Guarda, facciamo finta che hai tutta
sta roba che t'ho detto, va bene? Tu dici 'ora lavoro l'impasto' e
invece no! Mettilo lì che deve riposà dodici ore minimo, poverino.
In forno spento con luce accesa perché evidentemente ha paura del
buio. O sennò armata di sensore da rabdomante devi girare per tutta
casa alla ricerca di un angolo asciutto al riparo da correnti d'aria,
perché all'impasto l'aria fa male alla cervicale. Io non so manco in
quale cassetto ho i calzini figuriamoci se so in che pertugio c'è
meno aria; e, se anche ci fosse, minimo sarebbe dove si rintana il
gatto in fondo all'armadio.
Dopo un tempo in cui avresti potuto
imbiancare casa puoi riprendere l'impasto e lavorarlo con altra roba,
ma non è ancora pronto. Lo devi fa' riposa' un'altra volta. Manco io
dopo due lezioni in palestra sono così stanca, ma sorvoliamo. Dopo
un tempo in cui avresti potuto fare un trasloco, lo riprendi e lo
rilavori di nuovo. E non a cazzo di cane come tuo solito, ci
dev'essere un verso anche per piegarlo. Tipo asciugamano da ospite.

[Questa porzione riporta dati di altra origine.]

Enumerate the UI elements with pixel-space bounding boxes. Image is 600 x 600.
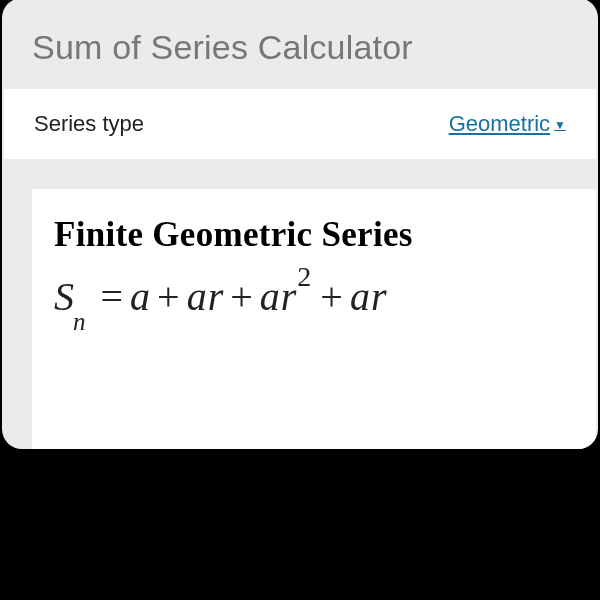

Pieghi lì, pieghi qui, CON CRITERIO, non a caso. E CON CALMA. Poi,
quando sei lì che festeggi il tuo ottantaseiesimo compleanno, è
pronto e lo puoi mettere nello stampo. Ma non lo puoi infornare
perché deve lievitare ancora. Lo inforneranno i tuoi parenti prima
di venire al cimitero perché nel frattempo sei morta, ma vuoi
mettere la soddisfazione? Avrai fatto un panettone degno di questo
nome, super cheffato, super stellato, che anche Bastianich direbbe
'Vuoi che muoro?' e tu risponderesti “No, per farlo son già morta
io e mi pare più che sufficiente”.
Senza contare che ai parenti, ai quali
hai lasciato solo 'la cottura', hai dato una piaga immane. Quindici
minuti a centonovanta, dieci minuti a centottanta, tre minuti e
dodici secondi tra centosessantacinque e centosessantaseivirgolatre,
due minuti e ventisette statico, un minuto e trentatrè ventilato,
quattro minuti con forno aperto mentre canti l'ultimo cd di Natale di
Michael Bublè, e altri venti secondi a forno chiuso a patto che tu
intoni Tu scendi dalle stelle in do minore.

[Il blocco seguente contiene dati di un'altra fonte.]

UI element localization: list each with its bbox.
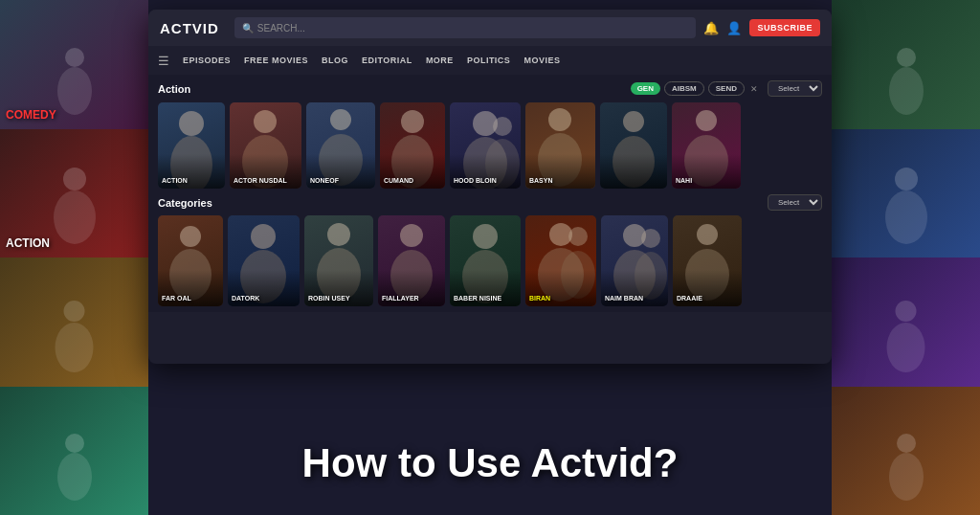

Poi hanno il coraggio di augurarti Buon
Natale. È una battuta, vero? Io me lo rovino il Natale se solo provo
a fa' metà di 'sta roba con questi ingredienti.
E niente. L'ultimo post del 2014 è
questo, dove dichiaro che non so fare il panettone e il pandoro, dove
dichiaro (lo giuro vostro onore) che ho fatto con tanto amore il
tronco di Natale che non è bello e buono come un panettone fatto in
casa, ma dio solo sa se c'ho messo il cuore. L'ultimo post dove
dichiaro che menomale ci sono le foodblogger che stimolano i miei
neuroni e che cucinano con professionalità e una preparazione che io
mi sogno la notte. Dove dichiaro che, a parte le battute, la mia è
tutta invidia. Una sana invidia, perché girando per blog vi ho
sfanculato con amore ma sbavavo come un San Bernardo d'Agosto davanti
alle vostre splendide prelibatezze. A volte, ve lo dico, siete un bello stimolo. (Lo so sembra la pubblicità del confetto Falqui, ma tant'è)
Dove dichiaro che ho la certezza che non potrei mai
essere alla vostra altezza (ho fatto la rima?) anche se facessi 987
puntate di Masterchef.
Però ho un anno di tempo. Capace che a
Dicembre 2015 io mi rinvenga e sforni il mio primo panettone.
Ora scusate, vado a sgomberare il
garage sennò la mi' Lola non mi c' entra.